It’s amazing how many small businesses (and even some of their customers) still cling on to old-fashioned, dusty, musty loyalty programs that fail to increase revenues and customer loyalty. Being weened from those cardboard punch cards and plastic loyalty cards takes some serious re-wiring.
This flies in the face of the fact that most customer loyalty programs these days fall flat precisely because the methods used are out of touch with today’s consumer habits. There’s none of the engagement that many consumers are so used to now.
Tying a traditional loyalty program to social and location-based check-ins can change that. But, just keep in mind, what most social media-niks and gurus won’t tell you is that in order to capitalize on all these “free” platforms you will need to invest a great deal of time and resources. Don’t expect the revenues to increase overnight, either.
Once you are open to changing the way you reward repeat customers and your “brand advocates,” and you are willing and able to set aside enough time and effort to initiate these changes, then consider the following five tips:
1. Understand social networking. Sounds simple. Yet many business owners plunge into various types of social media marketing without having ever used any of the services they are targeting. Each social network has its own flavor, its own population of users, and its own use. To fully understand the unique characteristics of any social media platform, you need to use it- and not as a business owner, but as an individual. Only then will you really understand how to use the platform in ways that will generate customer interest and reward your loyal patrons.
2. Decide which networks to focus on. In addition to the “marquee” networks, such as Facebook, Twitter, and LinkedIn, there are many, many social media platforms out there that small business owners could use to vamp up their loyalty programs. Some examples include: social recommendations sites, such as Gowalla and Yelp; social check-in sites, dominated by Foursquare; daily deals sites, such as Groupon and LivingSocial, and smaller, new kids on the block, such as Belly. If you are just starting out, pick two or three networks for your business where you will invest some time and money.
3. Deciding what actions to reward. The next big decision to make is determining which of your customers’ actions you would like to reward, and how you will reward them. Again, there are many directions that you can take, so it really depends on your specific business and the makeup of your target market. Some examples include: “checking-in” to your business at a specific time, tweeting a message about your business or leaving a review, coming into your business several days in a row or several times in one week.

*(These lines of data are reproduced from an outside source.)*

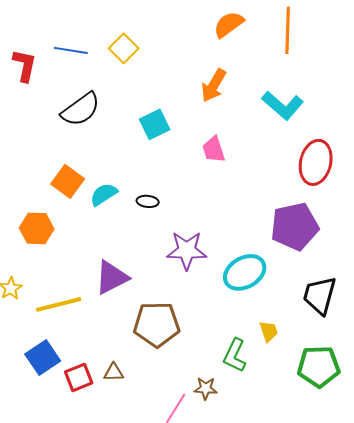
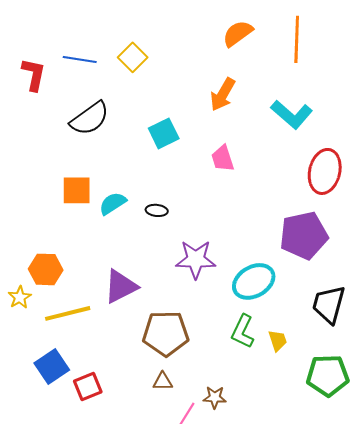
orange square: (68, 181) -> (77, 190), turned -36
orange hexagon: (37, 228) -> (46, 269), moved
green L-shape: (235, 355) -> (243, 331), moved
brown triangle: (114, 372) -> (163, 381), moved

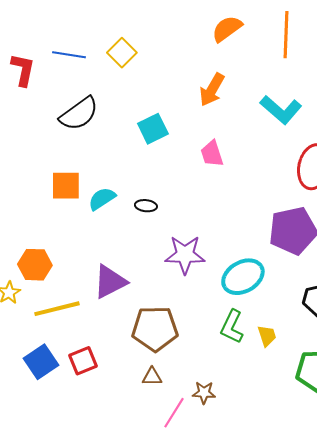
red square: (88, 386) -> (83, 361), moved

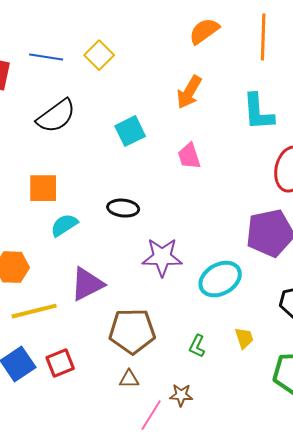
cyan L-shape: (281, 110) -> (258, 112), turned 45
cyan semicircle: (102, 199) -> (64, 225), moved
black ellipse: (146, 206) -> (123, 208), size x1.4
green L-shape: (232, 327) -> (197, 346), moved, size x0.7

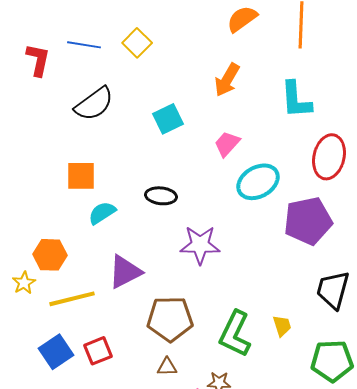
pink trapezoid: (189, 156) -> (227, 144), turned 60
cyan ellipse: (220, 279) -> (258, 182), moved
green L-shape: (197, 346) -> (235, 334), size x2.0

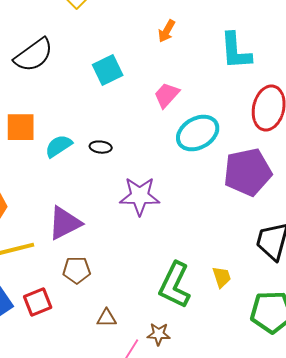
orange arrow: (227, 80) -> (167, 31), size x0.7
black ellipse: (161, 196) -> (101, 147), size x0.7
cyan semicircle: (102, 213) -> (59, 146), moved
brown pentagon: (170, 319) -> (77, 270), moved, size x0.6

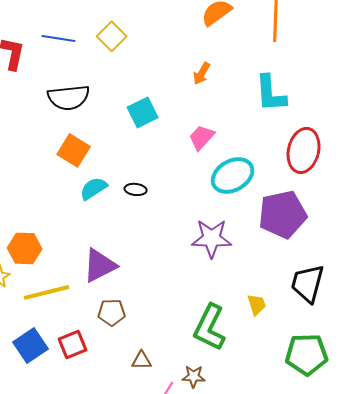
black semicircle: (34, 55) -> (69, 97), turned 30
orange square: (21, 127) -> (74, 150), moved, turned 32
purple star: (140, 196) -> (212, 238), moved
yellow trapezoid: (222, 277) -> (257, 304), moved

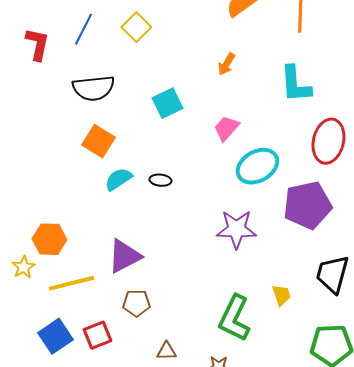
blue line: (59, 38) -> (83, 29), turned -72

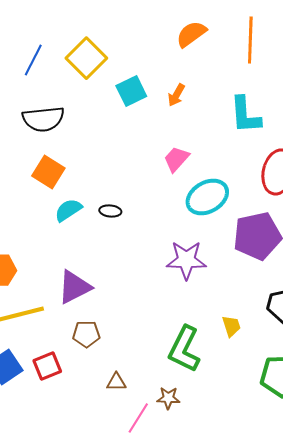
yellow square: (136, 27) -> (86, 58), size x1.4
cyan square: (167, 103) -> (131, 91), moved

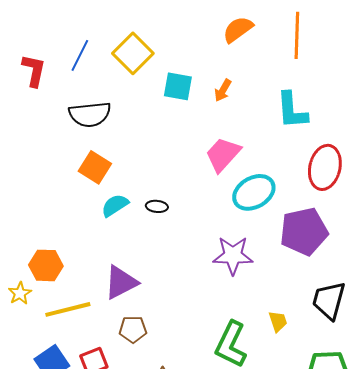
cyan square: (131, 91) -> (178, 86), turned 36
pink trapezoid: (176, 159) -> (223, 154), size x1.4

4. Take a look at tools to help reward brand loyal customers. As you go about developing your new loyalty program, keep in mind that there are numerous tools and services out there specifically designed to help you with the process. This article offers a nice list of six such options.
5. Monitor analytics. Regardless of what platforms you are focusing on, your customer loyalty program is only as good as your monitoring of it. Why? Because often the information you can glean from monitoring the success of the program as well as how your customers are responding, who is responding, and when, can give you vital marketing clues. Your data has value because you can use it to make profitable business decisions. If, for example, you see that certain customers tend to check-in at specific times, then you can create specials geared towards them. Many social media platforms, such as Facebook and Foursquare have their own analytics systems. Others, such as Twitter, may require a third party app.
In short, to run a successful loyalty program these days you need to foster engagement- the kind of engagement that can only come about via social networks. Learn how to tap into this wave, and you’ll be in the best position to create a loyal customer following who will keep coming back for more (with their friends.)